Los Angeles Clippers 84 – 92 (OT) New York Knicks
Knicks w końcu zagrali na poważnie. Wyśmienite zawody rozegrał Chasseon Randle: 26 punktów, 6-9 zza łuku, 5 zbiórek, 5 asyst, 6 przechwytów i +/- +24. Był on głównym powodem wygranej NYK, gdyż reszta była co najwyżej solidna. A LAC? Clippers przy dwupunktowym prowadzeniu na 40 sekund przed końcem regulaminowych 40 minut, dwukrotnie stracili piłkę (raz ją odzyskali, po to by stracić), a po utracie prowadzenia w Q4, stracili ją jeszcze raz.
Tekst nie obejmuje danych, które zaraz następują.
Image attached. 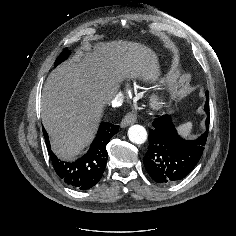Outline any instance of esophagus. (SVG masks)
I'll return each mask as SVG.
<instances>
[{"instance_id":"obj_1","label":"esophagus","mask_w":236,"mask_h":236,"mask_svg":"<svg viewBox=\"0 0 236 236\" xmlns=\"http://www.w3.org/2000/svg\"><path fill=\"white\" fill-rule=\"evenodd\" d=\"M136 115L133 113H128L124 116V118L121 121V127L125 128L131 124H134L136 122Z\"/></svg>"}]
</instances>
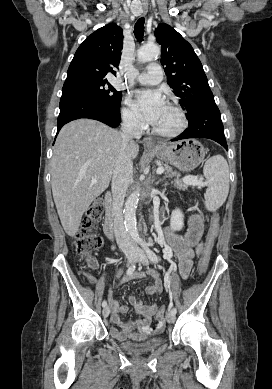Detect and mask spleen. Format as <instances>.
I'll use <instances>...</instances> for the list:
<instances>
[{"label":"spleen","mask_w":272,"mask_h":389,"mask_svg":"<svg viewBox=\"0 0 272 389\" xmlns=\"http://www.w3.org/2000/svg\"><path fill=\"white\" fill-rule=\"evenodd\" d=\"M207 179L205 206L208 211H216L225 202L229 193V167L222 155L209 158L203 168Z\"/></svg>","instance_id":"1"}]
</instances>
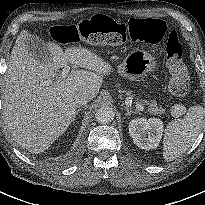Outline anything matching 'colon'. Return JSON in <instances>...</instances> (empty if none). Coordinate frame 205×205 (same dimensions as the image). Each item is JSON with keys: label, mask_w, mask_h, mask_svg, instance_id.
<instances>
[{"label": "colon", "mask_w": 205, "mask_h": 205, "mask_svg": "<svg viewBox=\"0 0 205 205\" xmlns=\"http://www.w3.org/2000/svg\"><path fill=\"white\" fill-rule=\"evenodd\" d=\"M165 30L164 22L158 18H132L125 26L104 14H95L77 25L55 24L49 28V34L56 42L64 45L85 42L118 47L128 41L157 44L163 39ZM166 61L170 71L171 93L180 98L187 96L189 74L183 62V50L176 31H172L168 37Z\"/></svg>", "instance_id": "colon-1"}]
</instances>
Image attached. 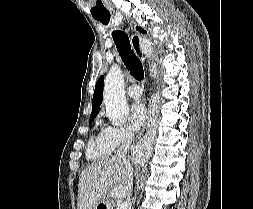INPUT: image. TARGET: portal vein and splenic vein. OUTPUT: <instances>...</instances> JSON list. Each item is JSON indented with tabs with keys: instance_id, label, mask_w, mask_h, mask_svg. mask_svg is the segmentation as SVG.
<instances>
[{
	"instance_id": "18ae733b",
	"label": "portal vein and splenic vein",
	"mask_w": 253,
	"mask_h": 209,
	"mask_svg": "<svg viewBox=\"0 0 253 209\" xmlns=\"http://www.w3.org/2000/svg\"><path fill=\"white\" fill-rule=\"evenodd\" d=\"M120 187H116L115 189H114V194H118L119 192H120ZM127 207H128V203L127 202H122L119 206H118V208L117 209H127Z\"/></svg>"
}]
</instances>
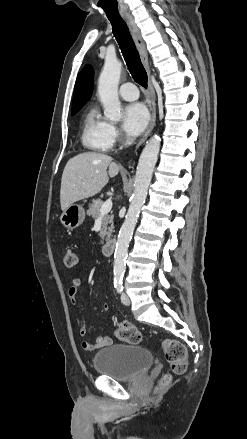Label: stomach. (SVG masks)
<instances>
[{"label":"stomach","instance_id":"1","mask_svg":"<svg viewBox=\"0 0 247 439\" xmlns=\"http://www.w3.org/2000/svg\"><path fill=\"white\" fill-rule=\"evenodd\" d=\"M85 219V211L82 206L72 204L63 210L60 217L61 223L69 229H75L79 227Z\"/></svg>","mask_w":247,"mask_h":439}]
</instances>
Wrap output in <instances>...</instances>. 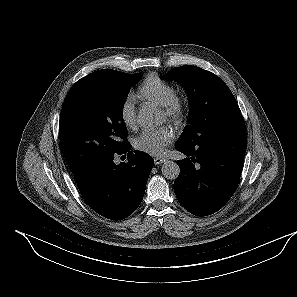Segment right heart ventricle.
<instances>
[{"label":"right heart ventricle","instance_id":"obj_1","mask_svg":"<svg viewBox=\"0 0 297 297\" xmlns=\"http://www.w3.org/2000/svg\"><path fill=\"white\" fill-rule=\"evenodd\" d=\"M137 95L143 101L163 106L176 95V92L170 83L156 75H150L139 85Z\"/></svg>","mask_w":297,"mask_h":297}]
</instances>
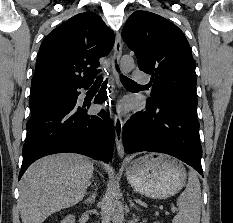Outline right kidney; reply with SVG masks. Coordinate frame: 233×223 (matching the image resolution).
Instances as JSON below:
<instances>
[{
    "mask_svg": "<svg viewBox=\"0 0 233 223\" xmlns=\"http://www.w3.org/2000/svg\"><path fill=\"white\" fill-rule=\"evenodd\" d=\"M61 223H75L74 215H66V217L62 219Z\"/></svg>",
    "mask_w": 233,
    "mask_h": 223,
    "instance_id": "ca27d5eb",
    "label": "right kidney"
}]
</instances>
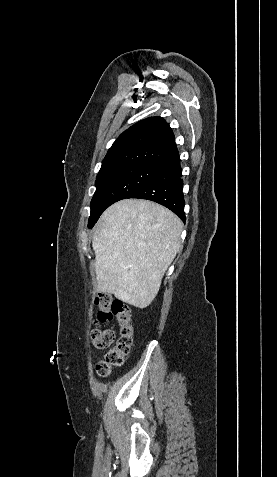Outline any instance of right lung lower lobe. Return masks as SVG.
Here are the masks:
<instances>
[{
  "label": "right lung lower lobe",
  "instance_id": "1",
  "mask_svg": "<svg viewBox=\"0 0 277 477\" xmlns=\"http://www.w3.org/2000/svg\"><path fill=\"white\" fill-rule=\"evenodd\" d=\"M179 154L164 163L154 176L128 198H140L157 202L173 211L183 221L184 196Z\"/></svg>",
  "mask_w": 277,
  "mask_h": 477
}]
</instances>
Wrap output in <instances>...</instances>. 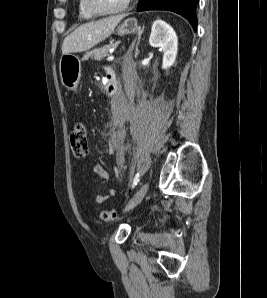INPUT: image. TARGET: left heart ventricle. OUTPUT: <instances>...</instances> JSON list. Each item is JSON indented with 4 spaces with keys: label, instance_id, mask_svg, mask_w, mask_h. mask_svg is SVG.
Here are the masks:
<instances>
[{
    "label": "left heart ventricle",
    "instance_id": "1",
    "mask_svg": "<svg viewBox=\"0 0 267 298\" xmlns=\"http://www.w3.org/2000/svg\"><path fill=\"white\" fill-rule=\"evenodd\" d=\"M95 7L103 11H114L120 8L125 0H92Z\"/></svg>",
    "mask_w": 267,
    "mask_h": 298
}]
</instances>
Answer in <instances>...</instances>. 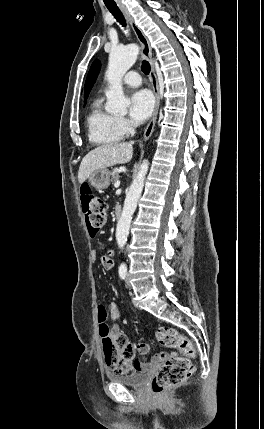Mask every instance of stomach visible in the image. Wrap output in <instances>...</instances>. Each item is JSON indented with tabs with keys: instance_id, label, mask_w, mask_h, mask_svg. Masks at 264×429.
I'll use <instances>...</instances> for the list:
<instances>
[{
	"instance_id": "stomach-1",
	"label": "stomach",
	"mask_w": 264,
	"mask_h": 429,
	"mask_svg": "<svg viewBox=\"0 0 264 429\" xmlns=\"http://www.w3.org/2000/svg\"><path fill=\"white\" fill-rule=\"evenodd\" d=\"M88 182L97 190L105 189L110 184V172L107 168L94 171L88 178Z\"/></svg>"
}]
</instances>
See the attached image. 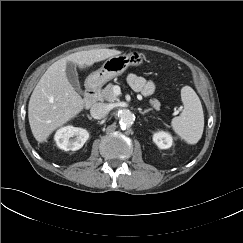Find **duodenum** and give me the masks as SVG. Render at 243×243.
<instances>
[{
    "mask_svg": "<svg viewBox=\"0 0 243 243\" xmlns=\"http://www.w3.org/2000/svg\"><path fill=\"white\" fill-rule=\"evenodd\" d=\"M99 87L95 84H89L86 92H85V97H84V101H85V106L87 108L92 107L93 105L96 104L98 97H99Z\"/></svg>",
    "mask_w": 243,
    "mask_h": 243,
    "instance_id": "duodenum-1",
    "label": "duodenum"
}]
</instances>
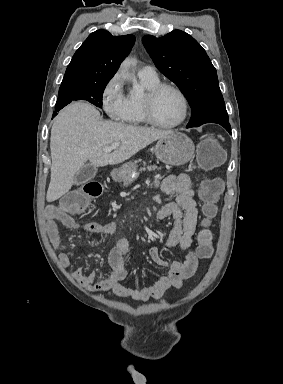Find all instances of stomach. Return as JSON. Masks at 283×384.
I'll return each instance as SVG.
<instances>
[{"instance_id": "obj_1", "label": "stomach", "mask_w": 283, "mask_h": 384, "mask_svg": "<svg viewBox=\"0 0 283 384\" xmlns=\"http://www.w3.org/2000/svg\"><path fill=\"white\" fill-rule=\"evenodd\" d=\"M194 144L188 136L181 132H173L169 136L160 138L155 146V156L170 166H184L192 160L194 154ZM113 178L117 182H123V186H129L138 178L137 166L135 162H127L121 168L114 170Z\"/></svg>"}]
</instances>
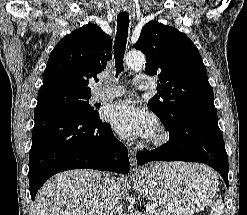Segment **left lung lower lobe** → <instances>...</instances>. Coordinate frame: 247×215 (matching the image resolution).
Instances as JSON below:
<instances>
[{"instance_id": "0a47b994", "label": "left lung lower lobe", "mask_w": 247, "mask_h": 215, "mask_svg": "<svg viewBox=\"0 0 247 215\" xmlns=\"http://www.w3.org/2000/svg\"><path fill=\"white\" fill-rule=\"evenodd\" d=\"M167 130L169 142L152 151H140L137 154L138 165L150 161L205 163L217 170L229 187L228 156L217 118L198 116L185 119Z\"/></svg>"}]
</instances>
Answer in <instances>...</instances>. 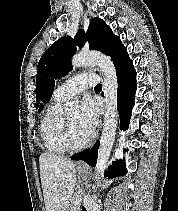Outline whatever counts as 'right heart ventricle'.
<instances>
[{"instance_id":"obj_1","label":"right heart ventricle","mask_w":178,"mask_h":211,"mask_svg":"<svg viewBox=\"0 0 178 211\" xmlns=\"http://www.w3.org/2000/svg\"><path fill=\"white\" fill-rule=\"evenodd\" d=\"M65 101L53 96L52 101L45 110L40 125V134L44 146L50 153L64 154L70 152L63 141V120L61 105Z\"/></svg>"}]
</instances>
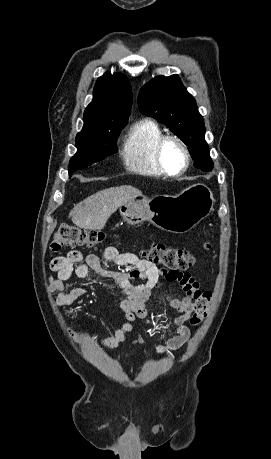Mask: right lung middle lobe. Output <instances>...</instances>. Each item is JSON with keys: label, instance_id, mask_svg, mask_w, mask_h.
<instances>
[{"label": "right lung middle lobe", "instance_id": "dd1d6c3e", "mask_svg": "<svg viewBox=\"0 0 271 459\" xmlns=\"http://www.w3.org/2000/svg\"><path fill=\"white\" fill-rule=\"evenodd\" d=\"M127 120L95 119L84 121L76 136L77 153L71 158L69 176L117 152L116 140Z\"/></svg>", "mask_w": 271, "mask_h": 459}]
</instances>
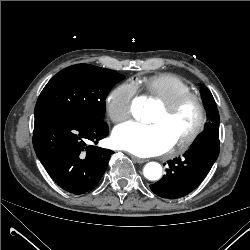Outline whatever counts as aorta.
<instances>
[{"mask_svg":"<svg viewBox=\"0 0 250 250\" xmlns=\"http://www.w3.org/2000/svg\"><path fill=\"white\" fill-rule=\"evenodd\" d=\"M145 120L149 121L151 119V115L148 109L143 111ZM144 176L149 180H158L162 175V167L159 163L149 162L144 167Z\"/></svg>","mask_w":250,"mask_h":250,"instance_id":"1","label":"aorta"}]
</instances>
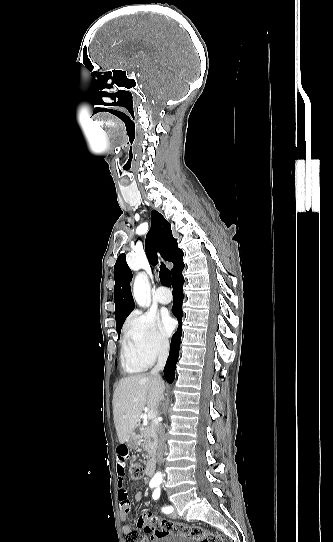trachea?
Here are the masks:
<instances>
[{"label": "trachea", "mask_w": 333, "mask_h": 542, "mask_svg": "<svg viewBox=\"0 0 333 542\" xmlns=\"http://www.w3.org/2000/svg\"><path fill=\"white\" fill-rule=\"evenodd\" d=\"M160 281L163 285H166L167 287H171V273L170 271L165 267V265L162 263L160 266Z\"/></svg>", "instance_id": "3493384b"}]
</instances>
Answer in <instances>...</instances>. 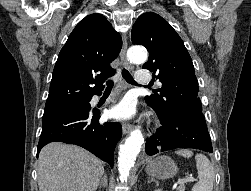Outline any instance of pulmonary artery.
<instances>
[{
	"label": "pulmonary artery",
	"instance_id": "obj_1",
	"mask_svg": "<svg viewBox=\"0 0 251 191\" xmlns=\"http://www.w3.org/2000/svg\"><path fill=\"white\" fill-rule=\"evenodd\" d=\"M139 73H136V78L140 82H152L153 73H149V68H139Z\"/></svg>",
	"mask_w": 251,
	"mask_h": 191
}]
</instances>
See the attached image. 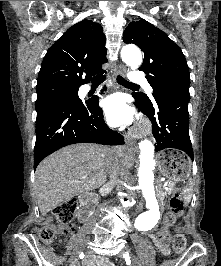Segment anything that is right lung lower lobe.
<instances>
[{"mask_svg":"<svg viewBox=\"0 0 221 266\" xmlns=\"http://www.w3.org/2000/svg\"><path fill=\"white\" fill-rule=\"evenodd\" d=\"M74 143L124 144L123 136L104 122L98 97L56 103L37 114L34 169L49 154Z\"/></svg>","mask_w":221,"mask_h":266,"instance_id":"obj_1","label":"right lung lower lobe"}]
</instances>
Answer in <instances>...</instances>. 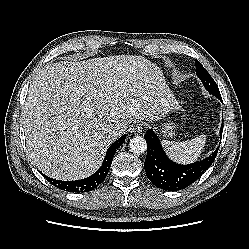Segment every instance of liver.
Returning a JSON list of instances; mask_svg holds the SVG:
<instances>
[{
  "mask_svg": "<svg viewBox=\"0 0 249 249\" xmlns=\"http://www.w3.org/2000/svg\"><path fill=\"white\" fill-rule=\"evenodd\" d=\"M172 98L162 70L142 56L47 65L29 86L22 113L30 158L54 179L88 177L119 137L113 129L162 119Z\"/></svg>",
  "mask_w": 249,
  "mask_h": 249,
  "instance_id": "obj_1",
  "label": "liver"
}]
</instances>
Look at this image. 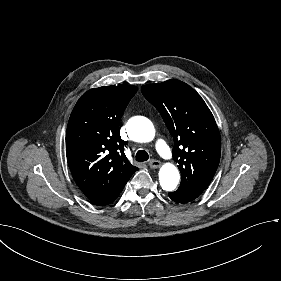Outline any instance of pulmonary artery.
I'll return each mask as SVG.
<instances>
[{
    "mask_svg": "<svg viewBox=\"0 0 281 281\" xmlns=\"http://www.w3.org/2000/svg\"><path fill=\"white\" fill-rule=\"evenodd\" d=\"M153 145L157 149L160 155L168 162H173L177 158V153L173 147L162 136H157L153 140Z\"/></svg>",
    "mask_w": 281,
    "mask_h": 281,
    "instance_id": "pulmonary-artery-1",
    "label": "pulmonary artery"
}]
</instances>
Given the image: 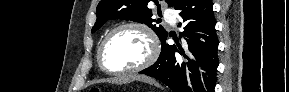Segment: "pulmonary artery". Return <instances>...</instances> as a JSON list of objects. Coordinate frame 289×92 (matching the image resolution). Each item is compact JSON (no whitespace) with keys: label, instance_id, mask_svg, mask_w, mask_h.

Przegrali na własne życzenie. W Q3 urwali się na 13 punktów, ale to stracili. A skoro mowa o stratach, stracili piłkę aż 28 razy. Trójka debiutantów LAC zagrała najlepsze zawody w tej SL, choć oni sami odpowiadają za 22 z 28 strat. Brice Johnson: 23 punkty, 7 zbiórek, 3 asysty, 2 przechwyty, 8 fauli, 8 strat, 10-16. Wreszcie żywy Diamond Stone: 20 punktów, 7 zbiórek, blok, 5 fauli, 5 strat, 10-15. David Michineau: 16 punktów, 7 asyst, 9 strat, 6-11.
Detroit Pistons 80 – 76 Indiana Pacers
Wyrównane spotkanie. Stanley Johnson i Henry Ellenson dziś lepiej: 9-27, 30 punktów, 10 zbiórek. Michael Gbinije dostał wolne. Lorenzo Brown znów efektywny: 13/4/4. Indy trafiła tylko jedną z 17 trójek, a jej autorem był Glenn Robinson, najjaśniejsza postać w Pacers w przekroju całej SL. Dzisiaj 20 punktów, a do tego 7 zbiórek. Dobrze także zagrał Georges Niang: 14/6/3. Pacers także rzadko dostawali się na linię rzutów wolnych (13 prób, przy 31 Pistons.